The White Cliffs of Dover are cliffs which form part of the British coastline facing the Straight of Dover and France.
Reaching them takes all day, up this steep muddy trail lined with grazing horses, the windy sea, and just chuncks of wet earth... oh, and there's a sweet Dover Medieval Castle in the distance.
Of course, I threw on a pair of old sneakers and raced out there. Got buckets of rain poured on me, hung out under a tree watching foxes chase rabbits with a couple of bleating sheep... it was cool.
Actually, it was a wonderful introduction to the fortifications of England and the amazing history this country has...
It also reminded me of one of my favorite Shakespeare passages from King Richard II, no... not "A horse, a horse, my kingdom for a horse..." That's the other guy, Gloucester.
The cliffs also have great symbolic value for Britain because they face towards Continental Europe across the narrowest straights of the English Channel.
They are composed mainly of soft, white chalk with a very fine-grained texture, composed primarily of calcium carbonate formed by planktonic algae... (My brother Grant the science teacher would be excited).
The cliffs continue to weather… wreathing is different form erosion. It is said that if scientists came in and tried to clear the algae, the mountain would soon crumble.
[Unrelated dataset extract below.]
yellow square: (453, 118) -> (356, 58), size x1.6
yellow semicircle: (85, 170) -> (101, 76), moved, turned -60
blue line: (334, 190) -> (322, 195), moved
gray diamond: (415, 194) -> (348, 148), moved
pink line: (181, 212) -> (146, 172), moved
I like that England is not grooming itself but just letting nature take it's course. I run up the muddy banks that overlook the sea and stand shivering in the wind. There are swift waves of grass blowing over. There is a fence made of stone and wood and wire. There is the smell of salt from the crashing surf and the drying sweat on my neck.
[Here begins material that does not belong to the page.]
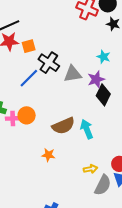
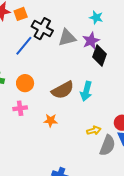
pink cross: (13, 118) -> (20, 108), moved
cyan arrow: (87, 129) -> (86, 91), turned -138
This blessed plot, this earth, this realm, this England” -King Richard II, Act 2 scene 1 – William Shakespeare
My legs are caked in dirt and my shoes are soaked, but I stand out on the edge of this once vast realm and try to think about how the world changes whether we want it to or not. It just keeps spinning. There's power in these cliffs, in this wind and vaulted climb. I turn back toward the stone castle and continue running out over the hills. Alone in the tall grass, the blowing wind at my back, sprinting beyond what can be seen from above.